#### [Your instructions]
Please repeat each line below exactly, with no images in the copy.

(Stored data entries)
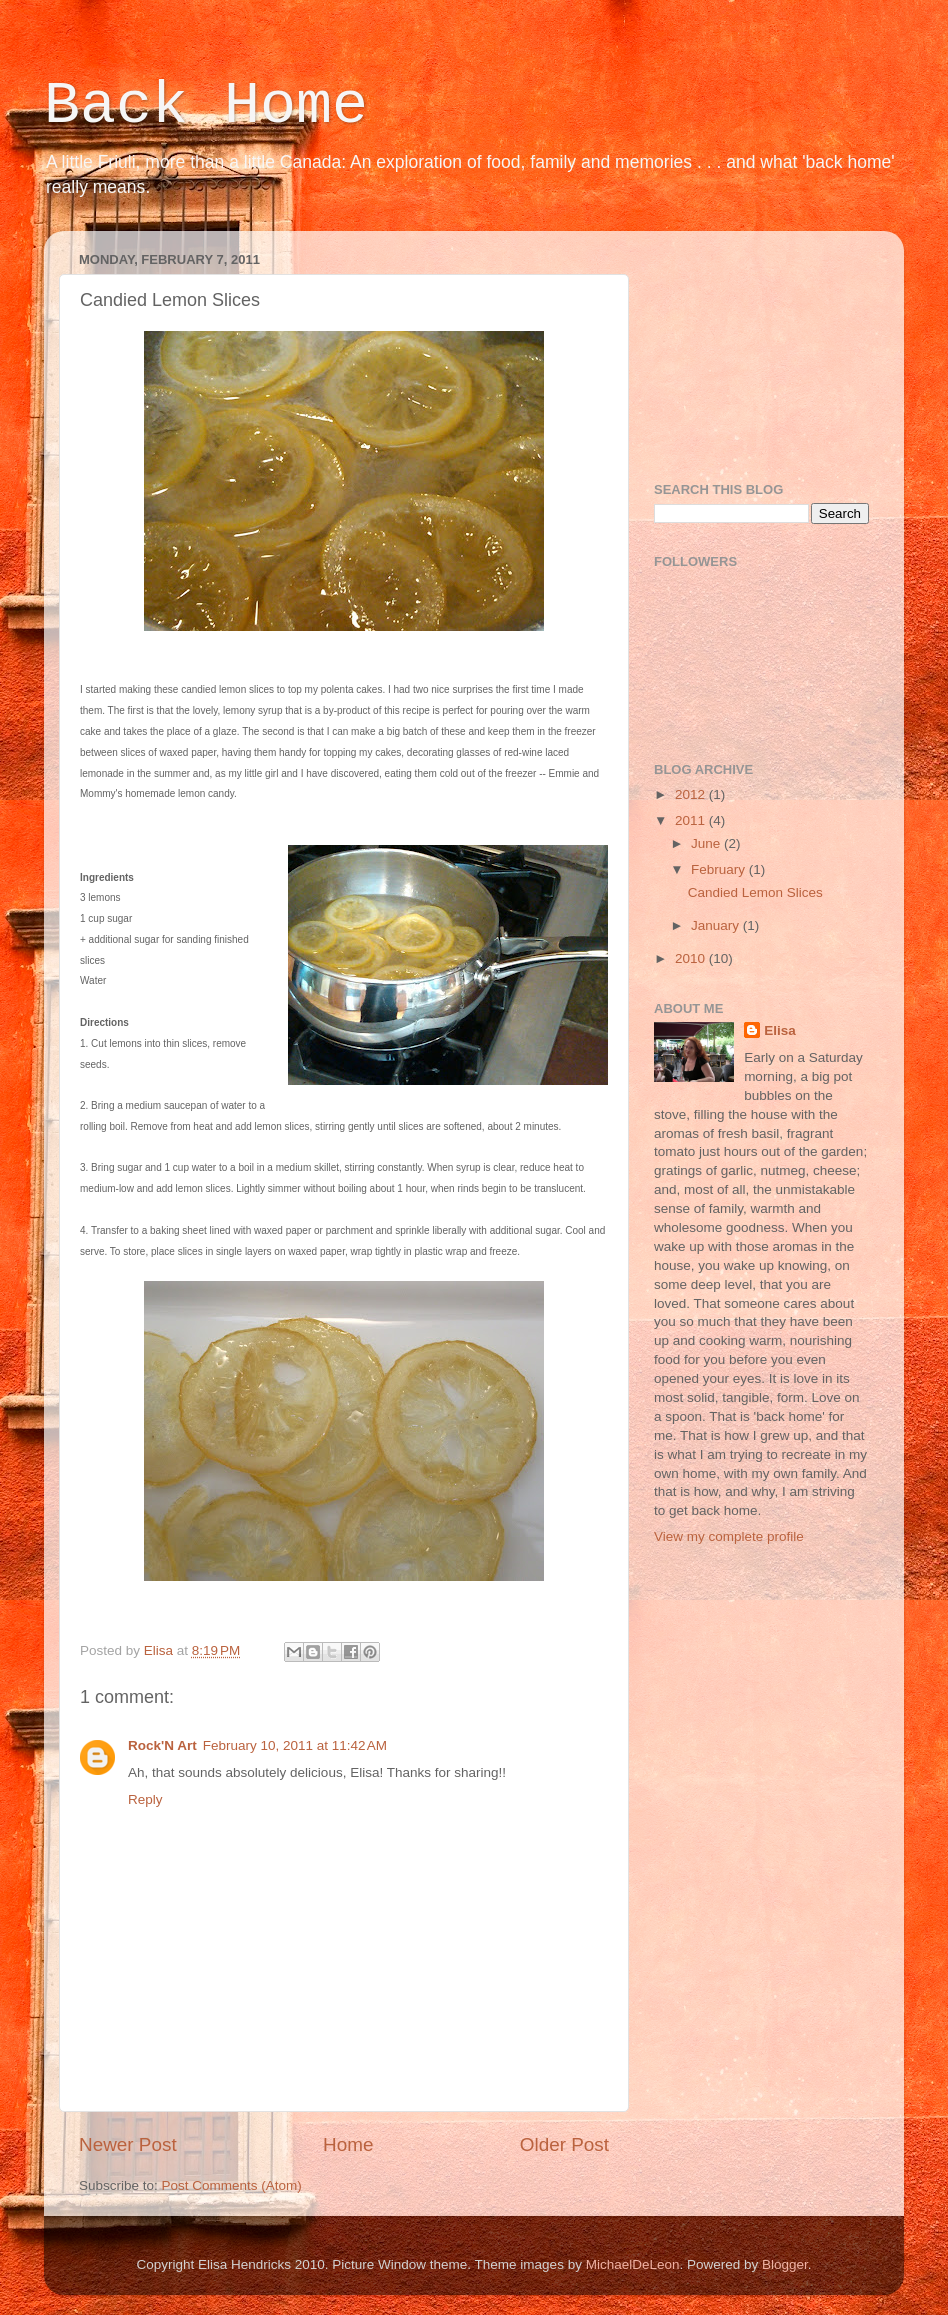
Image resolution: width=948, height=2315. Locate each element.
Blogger (785, 2264)
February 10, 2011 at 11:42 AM (295, 1745)
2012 (692, 794)
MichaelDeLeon (633, 2264)
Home (348, 2144)
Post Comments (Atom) (232, 2185)
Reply (145, 1799)
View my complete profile (729, 1536)
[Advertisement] (754, 346)
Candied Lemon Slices (755, 892)
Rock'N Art (162, 1745)
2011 (692, 820)
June (707, 843)
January (717, 925)
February (720, 869)
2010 (692, 958)
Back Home (206, 106)
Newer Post (128, 2144)
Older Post (564, 2144)
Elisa (780, 1030)
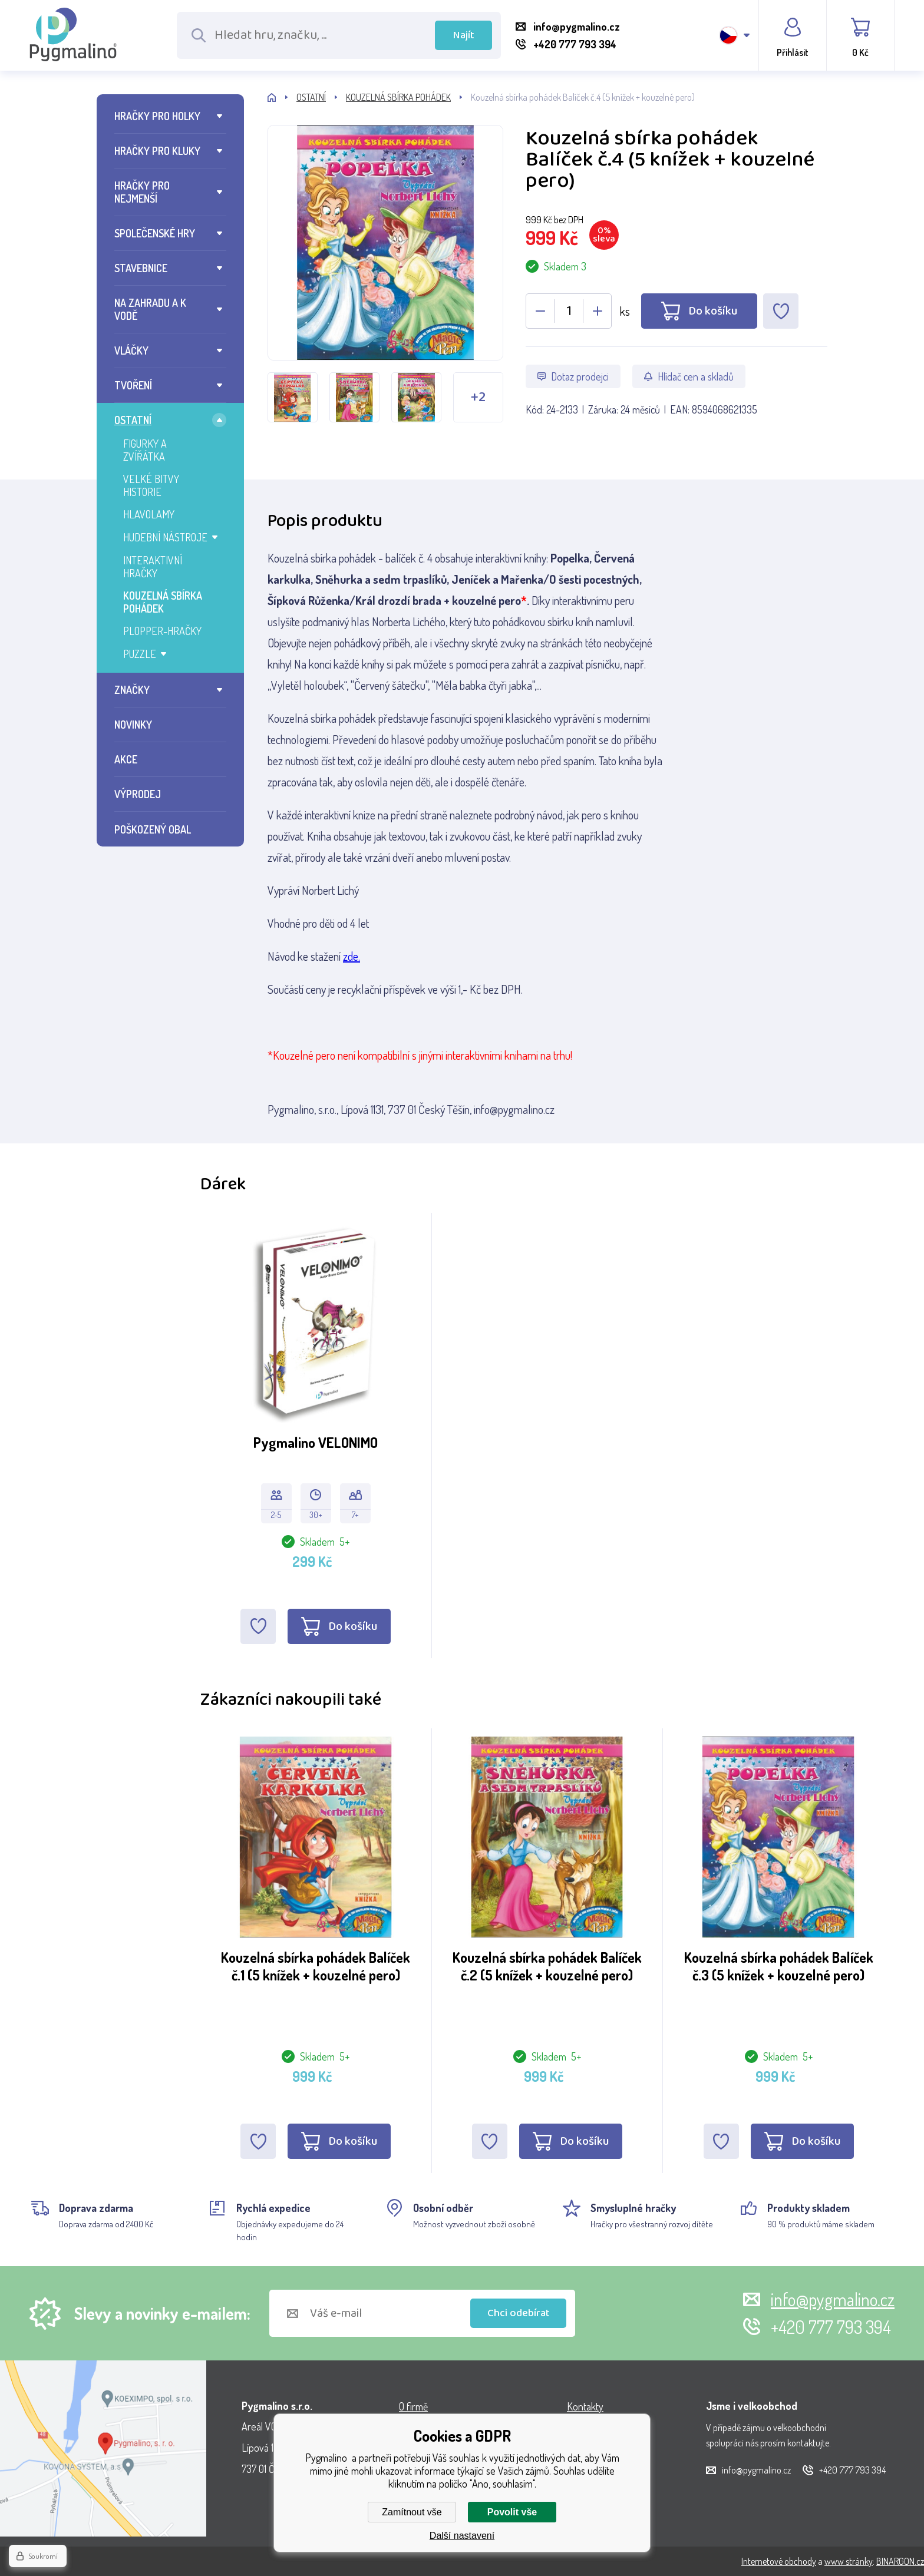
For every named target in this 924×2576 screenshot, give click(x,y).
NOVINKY (133, 724)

#### [Exercise result]
Image resolution: width=948, height=2315. Locate each element.
Blogger (785, 2264)
February 10, 2011 at 11:42 AM (295, 1745)
2012 (692, 794)
MichaelDeLeon (633, 2264)
Home (348, 2144)
Post Comments (Atom) (232, 2185)
Reply (145, 1799)
View my complete profile (729, 1536)
[Advertisement] (754, 346)
Candied Lemon Slices (755, 892)
Rock'N Art (162, 1745)
2011 (692, 820)
June (707, 843)
January (717, 925)
February (720, 869)
2010 (692, 958)
Back Home (206, 106)
Newer Post (128, 2144)
Older Post (564, 2144)
Elisa (780, 1030)
For every named target in this 924×2576 screenshot, give click(x,y).
NOVINKY (133, 724)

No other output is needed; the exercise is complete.